Campbell convincingly makes the case that the drug war zone is not new but rather only the current manifestation of a dynamic relationship between drug traffickers, drug users, and anti-drug narcs that has helped define the area’s culture, economy, and politics for many decades. Indeed, the explosive drug plaza of Juárez, while having its own distinctive dimensions and dynamic, may be best understood as an extension of “a nearly permanent part of world culture since the advent of agriculture.”

Interviewees include a high-level drug kingpin, middle-level organizers of drug deals, low-level mules, and street-level drug sellers as well a variety of law-enforcement officials including an undercover narc, a Juárez beat cop, the former head of an antinarcotics task force, an active Border Patrol agent, and a retired Border Patrol-DEA agent who is now a critic of the drug war.

These dispatches go beyond the killings, corruption, and politics to explore the narcocultura – the cultural complex or whole way of life centered around drug trafficking.  It’s a culture, writes Campbell, that is “now accepted as a given by mexicanos, fronterizos, and many social scientists.”

So pervasive is the drug economy and drug culture, observes Campbell, that in the El Paso area “everyone knows someone or is related to someone, who is a drug trafficker or a consumer.”

Indeed, “so common is the prefix narco- that it is attached to almost any noun to specify some reputed aspect of la narcocultura… not just in the case of the drug ballads known as narcocorridas, but also in reference to narcomansiones or narcocastillas, narcoarte, narcotienditas, narcointeligencia, narcoabogados, narcotumbas, narcosantos, narcocumbres, narcocerveza, and even narcomenonitas.”

By letting his contacts within the narcocultura speak for themselves, Campbell shares with us a world that is all around us but little known except by its own members. A Mexican journalist explains, for example, that he learned to decipher the code words of drug-smuggling world – where street dealers are referred to in code as burreros (burrito venders) and high-ranking drug dealers are commonly called ganaderos (cattlemen).
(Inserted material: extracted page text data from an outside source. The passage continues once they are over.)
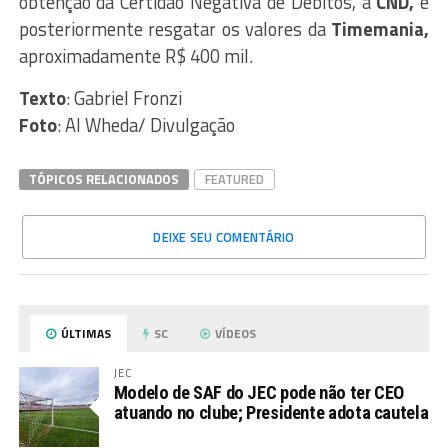
obtenção da Certidão Negativa de Débitos, a
CND,
e
posteriormente resgatar os valores da
Timemania,
aproximadamente R$ 400 mil.
Texto
: Gabriel Fronzi
Foto
: Al Wheda/ Divulgação
TÓPICOS RELACIONADOS
FEATURED
DEIXE SEU COMENTÁRIO
ÚLTIMAS
SC
VÍDEOS
JEC
Modelo de SAF do JEC pode não ter CEO
atuando no clube; Presidente adota cautela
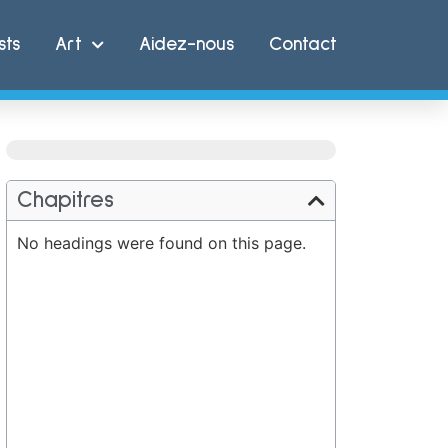
sts
Art
Aidez-nous
Contact
Chapitres
No headings were found on this page.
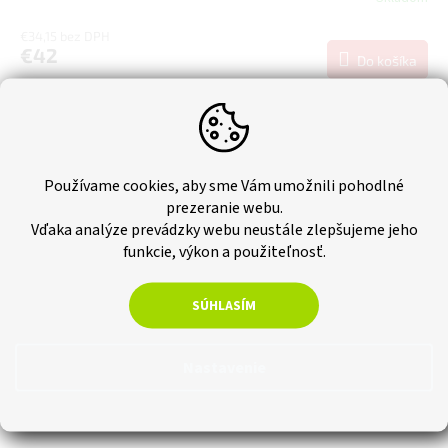
€34,15 bez DPH
€42
Do košíka
Skladové plastové regály PLUS môžete prispôsobiť podľa svojich
potrieb vďaka posúvateľným policam s nosnosťou 50 kg. Regál s 5
policami si môžete aj priskrutkovať k stene...
Používame cookies, aby sme Vám umožnili pohodlné
Novinka
prezeranie webu.
Tip
Vďaka analýze prevádzky webu neustále zlepšujeme jeho
funkcie, výkon a použiteľnosť.
SÚHLASÍM
Nastavenie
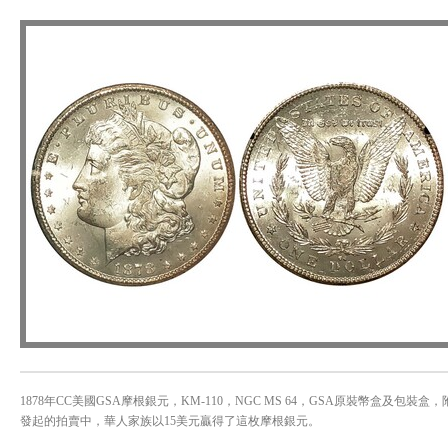
1878年CC美國GSA摩根銀元，KM-110，NGC MS 64，GSA原裝幣盒及包
發起的拍賣中，華人家族以15美元贏得了這枚摩根銀元。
The concluding interview is with Terry Nelson, a native Texan and former longtime Border Patrol and customs agent. Since retirement, this former “drug warrior” has waged an educational campaign to raise consciousness about “the futility and counterproductive effects of the war on drugs” through his involvement in Law Enforcement Against Prohibition (LEAP). “I had seen enough drug use,” says Nelson, “to know that it was not the huge evil that the government was portraying it as.”
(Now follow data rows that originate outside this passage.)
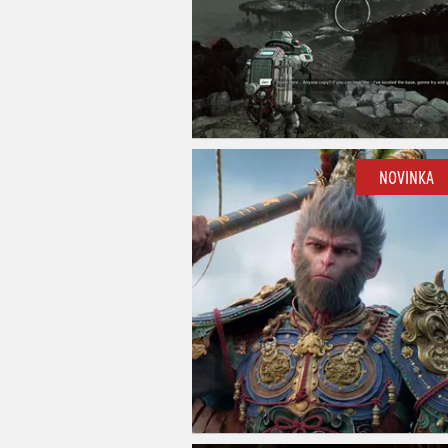
NOVINKA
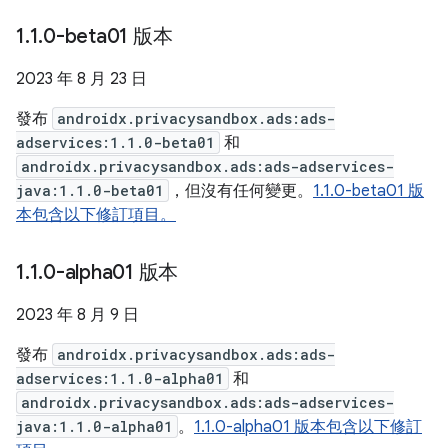
1
.
1
.
0-beta01 版本
2023 年 8 月 23 日
發布
androidx.privacysandbox.ads:ads-
adservices:1.1.0-beta01
和
androidx.privacysandbox.ads:ads-adservices-
java:1.1.0-beta01
，但沒有任何變更。
1.1.0-beta01 版
本包含以下修訂項目。
1
.
1
.
0-alpha01 版本
2023 年 8 月 9 日
發布
androidx.privacysandbox.ads:ads-
adservices:1.1.0-alpha01
和
androidx.privacysandbox.ads:ads-adservices-
java:1.1.0-alpha01
。
1.1.0-alpha01 版本包含以下修訂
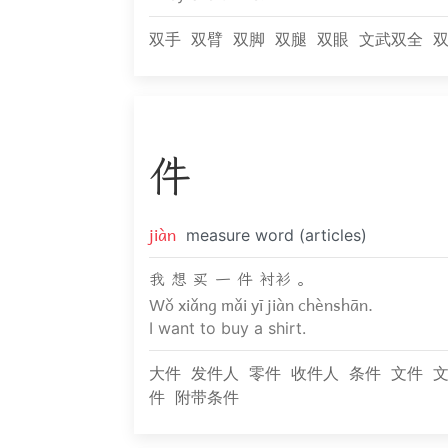
双手
双臂
双脚
双腿
双眼
文武双全
件
jiàn
measure word (articles)
我 想 买 一 件 衬衫 。
Wǒ xiǎng mǎi yī jiàn chènshān.
I want to buy a shirt.
大件
发件人
零件
收件人
条件
文件
件
附带条件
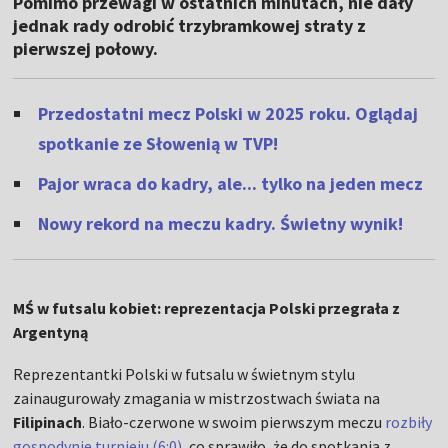
Pomimo przewagi w ostatnich minutach, nie dały
jednak rady odrobić trzybramkowej straty z
pierwszej połowy.
Przedostatni mecz Polski w 2025 roku. Oglądaj
spotkanie ze Słowenią w TVP!
Pajor wraca do kadry, ale... tylko na jeden mecz
Nowy rekord na meczu kadry. Świetny wynik!
MŚ w futsalu kobiet: reprezentacja Polski przegrała z
Argentyną
Reprezentantki Polski w futsalu w świetnym stylu
zainaugurowały zmagania w mistrzostwach świata na
Filipinach
. Biało-czerwone w swoim pierwszym meczu
rozbiły
gospodynie turnieju (6:0)
, co sprawiło, że do spotkania z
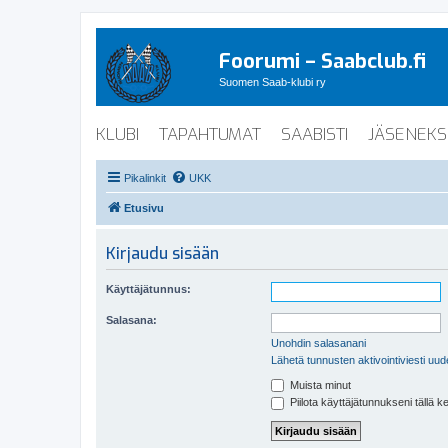
Foorumi – Saabclub.fi
Suomen Saab-klubi ry
KLUBI
TAPAHTUMAT
SAABISTI
JÄSENEKS
Pikalinkit
UKK
Etusivu
Kirjaudu sisään
Käyttäjätunnus:
Salasana:
Unohdin salasanani
Lähetä tunnusten aktivointiviesti uud
Muista minut
Piilota käyttäjätunnukseni tällä k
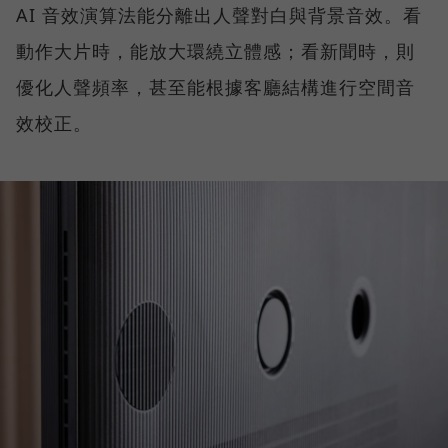
AI 音效演算法能分離出人聲對白與背景音效。看
動作大片時，能放大環繞立體感；看新聞時，則
優化人聲頻率，甚至能根據客廳結構進行空間音
效校正。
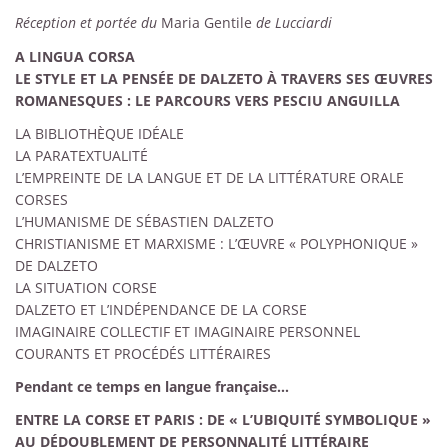
Réception et portée du
Maria Gentile
de Lucciardi
A LINGUA CORSA
LE STYLE ET LA PENSÉE DE DALZETO À TRAVERS SES ŒUVRES
ROMANESQUES : LE PARCOURS VERS PESCIU ANGUILLA
LA BIBLIOTHÈQUE IDÉALE
LA PARATEXTUALITÉ
L’EMPREINTE DE LA LANGUE ET DE LA LITTÉRATURE ORALE
CORSES
L’HUMANISME DE SÉBASTIEN DALZETO
CHRISTIANISME ET MARXISME : L’ŒUVRE « POLYPHONIQUE »
DE DALZETO
LA SITUATION CORSE
DALZETO ET L’INDÉPENDANCE DE LA CORSE
IMAGINAIRE COLLECTIF ET IMAGINAIRE PERSONNEL
COURANTS ET PROCÉDÉS LITTÉRAIRES
Pendant ce temps en langue française…
ENTRE LA CORSE ET PARIS : DE «
L’UBIQUITÉ SYMBOLIQUE
»
AU DÉDOUBLEMENT DE PERSONNALITÉ LITTÉRAIRE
Learning about LEAP after retirement, “I knew they were not a bund of ‘drug-smoking wackos’ and that they truly wanted to help by reducing crime and violence as well as by treating user that become addicted with medical care instead of incarceration.”
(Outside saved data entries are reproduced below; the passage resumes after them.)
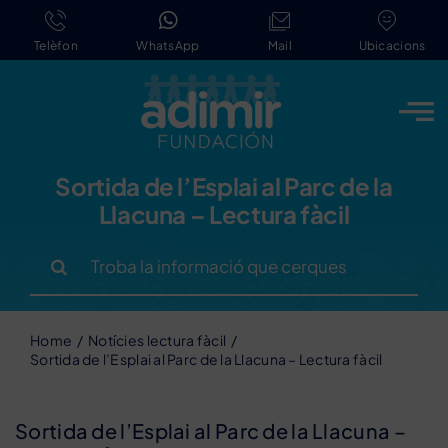
Skip
to
Telèfon
WhatsApp
Mail
Ubicacions
content
Sortida de l’Esplai al Parc de la
Llacuna – Lectura fàcil
Search
for:
Home
Notícies lectura fàcil
Sortida de l’Esplai al Parc de la Llacuna – Lectura fàcil
Sortida de l’Esplai al Parc de la Llacuna –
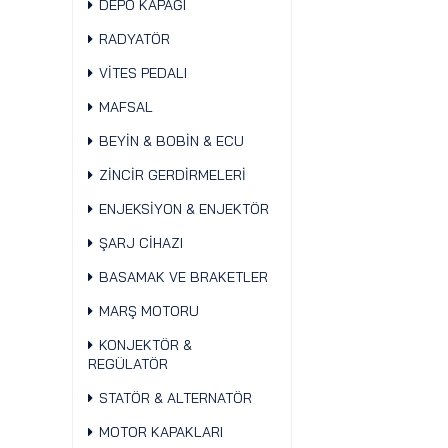
DEPO KAPAĞI
RADYATÖR
VİTES PEDALI
MAFSAL
BEYİN & BOBİN & ECU
ZİNCİR GERDİRMELERİ
ENJEKSİYON & ENJEKTÖR
ŞARJ CİHAZI
BASAMAK VE BRAKETLER
MARŞ MOTORU
KONJEKTÖR &
REGÜLATÖR
STATÖR & ALTERNATÖR
MOTOR KAPAKLARI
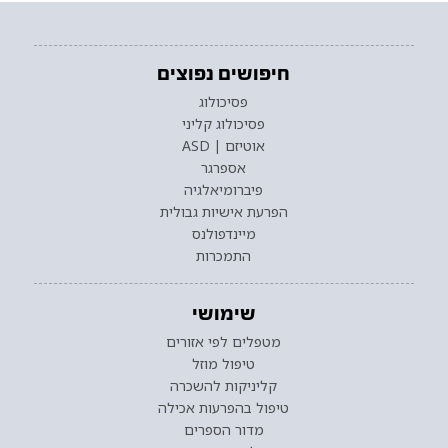
חיפושים נפוצים
פסיכולוג
פסיכולוג קליני
אוטיזם | ASD
אספרגר
פיברומיאלגיה
הפרעת אישיות גבולית
מיינדפולנס
התמכרות
שימושי
מטפלים לפי אזורים
טיפול מוזל
קליניקות להשכרה
טיפול בהפרעות אכילה
מדור הספרים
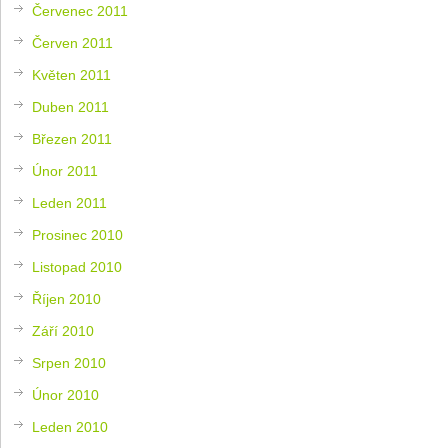
Červenec 2011
Červen 2011
Květen 2011
Duben 2011
Březen 2011
Únor 2011
Leden 2011
Prosinec 2010
Listopad 2010
Říjen 2010
Září 2010
Srpen 2010
Únor 2010
Leden 2010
At UTEP’s 2009 Border Security Conference, which brought together high officials in the Obama administration with representatives of the major homeland security contractors, Professor Campbell stood up to counter the rosy drug war scenarios of the administration.

He spoke truth to power. And that truth is, as he writes in the book’s conclusion, that the U.S. counternarcotics aid to Mexico “cannot fix a broken policy.” While there are no quick solutions, Campbell says that the “the voices presented here all point toward the need for revised practices, innovative strategies, and new ways of thinking about the DMZ.”

These dispatches from the frontline are indeed persuasive. But even those who may already share this criticism of the drug war will surely appreciate this cutting edge anthropological work for deepening one’s understanding of the drug war zone and for reinforcing the increasingly widespread conviction that this is a war that cannot be won.